[Saved entries]
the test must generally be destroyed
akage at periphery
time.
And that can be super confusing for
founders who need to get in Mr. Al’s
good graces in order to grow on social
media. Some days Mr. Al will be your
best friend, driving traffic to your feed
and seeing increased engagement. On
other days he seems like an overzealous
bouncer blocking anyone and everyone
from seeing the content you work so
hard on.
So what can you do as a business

---

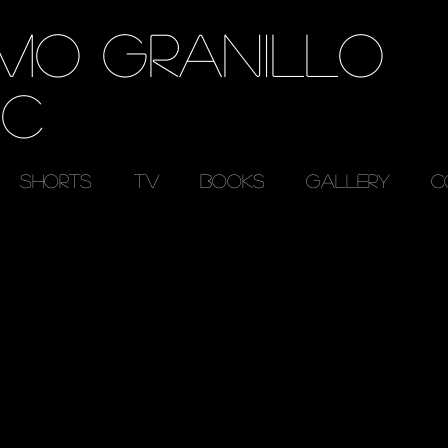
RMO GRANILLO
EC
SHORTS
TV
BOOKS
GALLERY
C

---

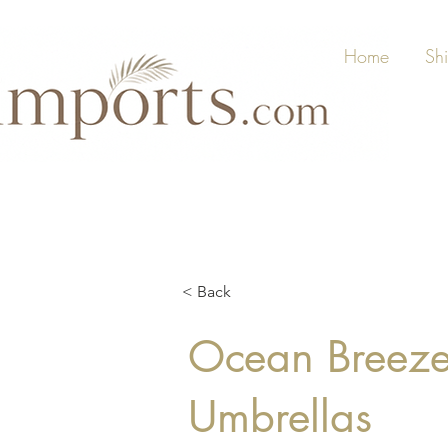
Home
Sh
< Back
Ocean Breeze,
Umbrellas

- _What to do_:
Would you retype the lines above from the one with "the test must generally be destroyed" down to the one with "So what can you do as a business", word for word, both ends included and no other lines?

- _Exercise solution_:
the test must generally be destroyed
akage at periphery
time.
And that can be super confusing for
founders who need to get in Mr. Al’s
good graces in order to grow on social
media. Some days Mr. Al will be your
best friend, driving traffic to your feed
and seeing increased engagement. On
other days he seems like an overzealous
bouncer blocking anyone and everyone
from seeing the content you work so
hard on.
So what can you do as a business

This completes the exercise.